President Donald Trump and Chinese President Xi Jinping in recent weeks have threatened to slap tariffs on products exported from each other’s countries.

…Both candidates voiced concerns but were hesitant to criticize Trump.

“What we’re focused on is making certain that bad actors get punished. And that the U.S. marketplace — farmers, producers and consumers — don’t get punished,” said Blackburn, whose district includes parts of Maury County, where Columbia is the county seat. ” nobody has put a tariff in place yet. Everything is something that is a suggestion or recommendation or whatever.”

Bredesen said “if this trade war is not sorted out over the next few weeks before it becomes active, it’s obviously a problem for Tennessee farmers. It’s also a problem for a lot of manufacturers who are buying steel and buying aluminum and the like.

“What I’m hoping is this is a negotiating position on the part of the president and he’ll get some of the intellectual property protections that he wants that are important and get beyond this trade war stuff and get back to a position where farmers here can sell their products at competitive prices,” Bredesen added.

Both candidates have previously voiced concerns about Trump’s proposed 25 percent tariffs on steel and aluminum. Tennessee is home to a number of auto assembly plants, auto part supply factories and other manufacturers.

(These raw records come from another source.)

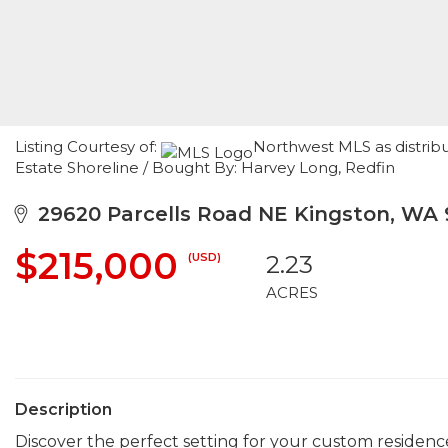
Listing Courtesy of:
Northwest MLS as distribu
Estate Shoreline / Bought By: Harvey Long, Redfin
29620 Parcells Road NE Kingston, WA
$215,000
(USD)
2.23
ACRES
Description
Discover the perfect setting for your custom residence 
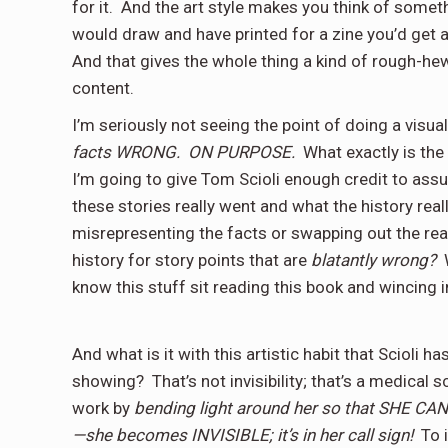
for it.
And the art style makes you think of someth
would draw and have printed for a zine you’d get a
And that gives the whole thing a kind of rough-h
content.
I’m seriously not seeing the point of doing a visua
facts WRONG.
ON PURPOSE.
What exactly is the
I’m going to give Tom Scioli enough credit to assu
these stories really went and what the history real
misrepresenting the facts or swapping out the rea
history for story points that are
blatantly wrong?
know this stuff sit reading this book and wincing 
And what is it with this artistic habit that Scioli 
showing?
That’s not invisibility; that’s a medical
work by
bending light around her so that SHE C
—she becomes INVISIBLE; it’s in her call sign!
To 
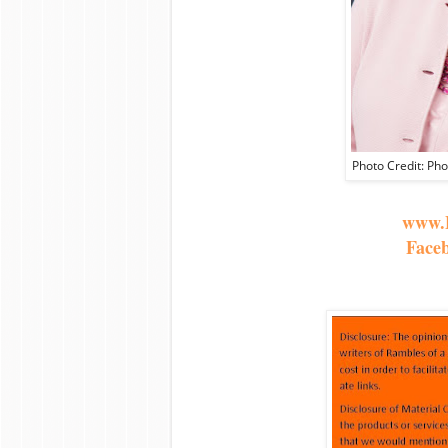
Photo Credit: Ph
www.B
Face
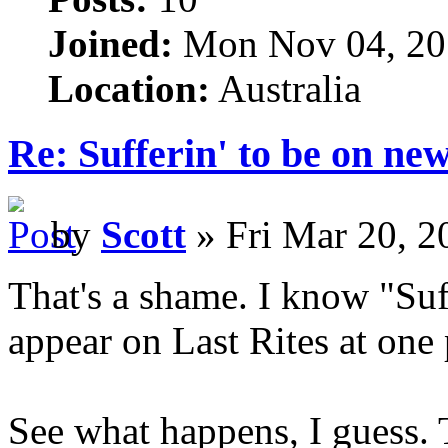
Joined:
Mon Nov 04, 20
Location:
Australia
Re: Sufferin' to be on n
by
Scott
» Fri Mar 20, 2
That's a shame. I know "Suff
appear on Last Rites at one 
See what happens, I guess. 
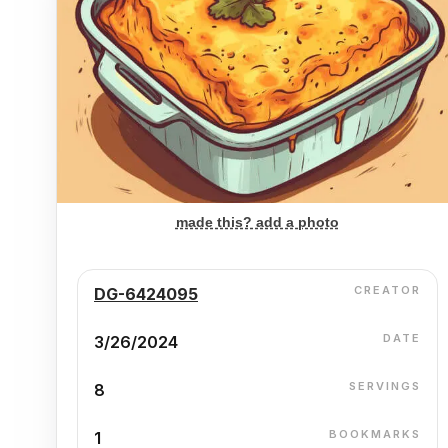
made this? add a photo
CREATOR
DG-6424095
DATE
3/26/2024
SERVINGS
8
BOOKMARKS
1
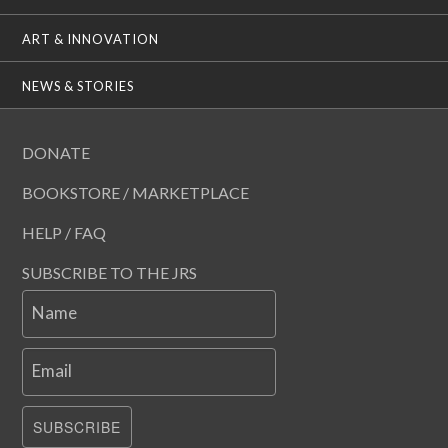
ART & INNOVATION
NEWS & STORIES
DONATE
BOOKSTORE / MARKETPLACE
HELP / FAQ
SUBSCRIBE TO THE JRS
Name
Email
SUBSCRIBE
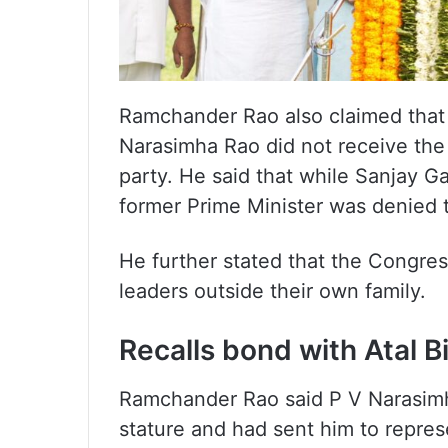
Ramchander Rao also claimed that 
Narasimha Rao did not receive th
party. He said that while Sanjay G
former Prime Minister was denied
He further stated that the Congres
leaders outside their own family.
Recalls bond with Atal B
Ramchander Rao said P V Narasimha
stature and had sent him to repres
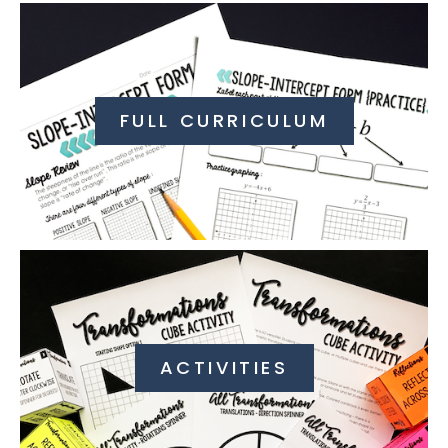
FULL CURRICULUM
ACTIVITIES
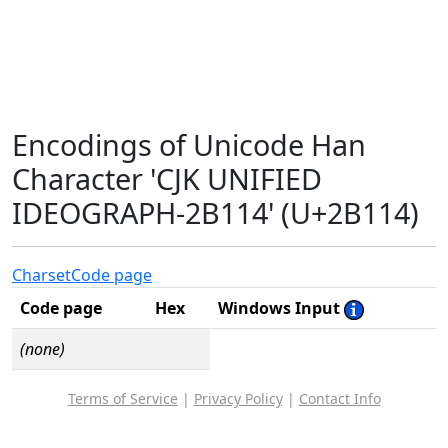
Encodings of Unicode Han
Character 'CJK UNIFIED
IDEOGRAPH-2B114' (U+2B114)
Charset
Code page
Code page
Hex
Windows Input
(none)
Terms of Service
|
Privacy Policy
|
Contact Info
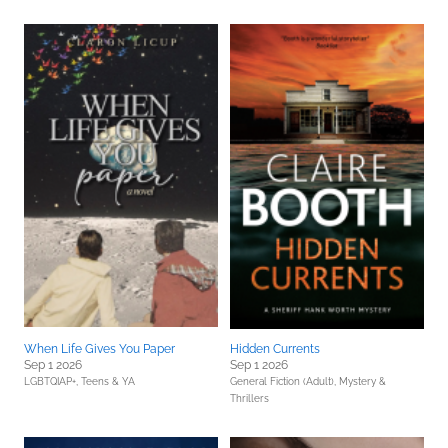
When Life Gives You Paper
Hidden Currents
Sep 1 2026
Sep 1 2026
LGBTQIAP+,
Teens & YA
General Fiction (Adult),
Mystery &
Thrillers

Those proposed tariffs led to China’s threat to impose tariffs on a variety of U.S. products, including in agriculture. When the president upped the ante, China’s Jinping responded in kind.

While nothing has taken effect yet, the Chinese list includes soybeans, pork, cotton as well as tobacco. All are produced in Tennessee. Tennessee ranks No. 17 among U.S. states in soybean production and 26th in pork.